Raewyn Connell is unusual among sociologists for arguing that sociology, at its emergence, had a global sensibility which it then lost in its mid-twentieth-century re-organisation around a canon and preoccupation with ideas of modernisation. She has worked on the core themes of classical sociology, such as class and social status, and has sought to re-orient the discipline through more sustained discussion of ideas of gender, sexuality, and Southern theory. Her work spans the fields of inequalities, masculinities, sociology of intellectuals and, more recently, arguments for Southern theory and a critique of neoliberal economics and politics. She has also been active in contesting the neoliberalisation of higher education in Australia and more generally.
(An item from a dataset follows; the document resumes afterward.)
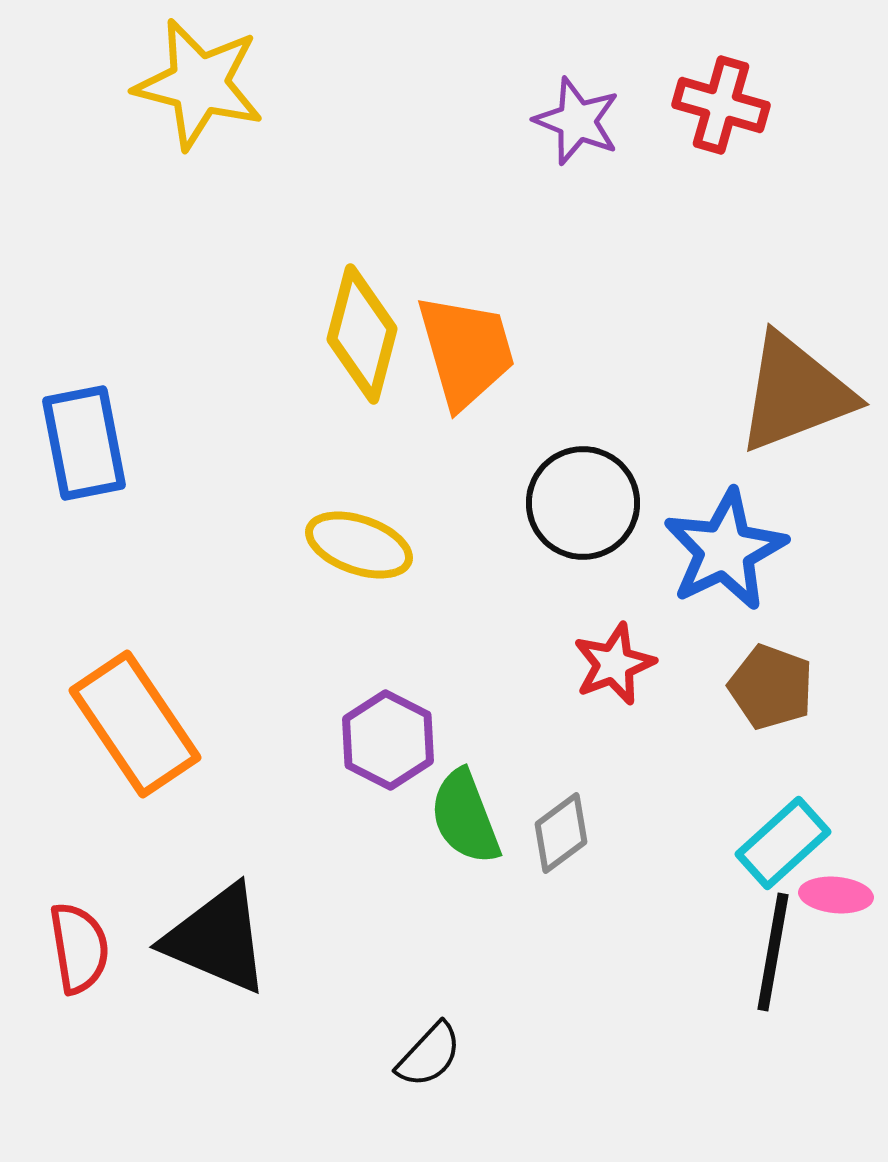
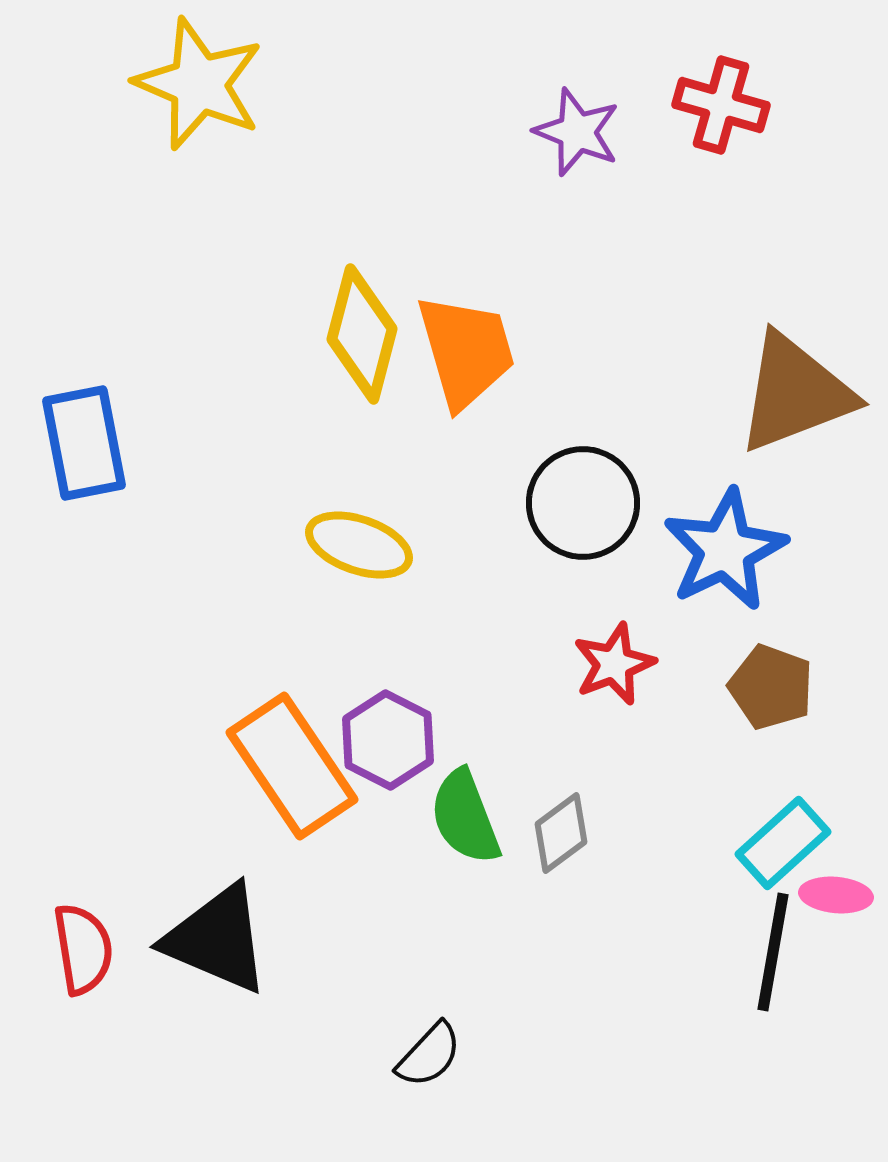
yellow star: rotated 9 degrees clockwise
purple star: moved 11 px down
orange rectangle: moved 157 px right, 42 px down
red semicircle: moved 4 px right, 1 px down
Connell, Raewyn. 2014. ‘Rethinking gender from the South,’ Feminist Studies 40 (3): 518-539
Connell, Raewyn and James W. Messerschmidt. 2005. ‘Hegemonic masculinity: rethinking the concept,’ Gender and Society 19 (6): 829-859
Connell, Raewyn. 2013. ‘The neoliberal cascade and education: an essay on the market agenda and its consequences,’ Critical Studies in Education 54 (2): 99-112
Discuss the ways in which Connell’s focus on ideas of gender and sexuality have enabled a reconsideration of the classical concerns of sociology?
Can Connell be seen as an intersectional theorist?
How does Connell’s focus on neoliberalism fit with her concerns to develop a Southern theory?
What has been the most significant sociological contribution made by Connell? Why?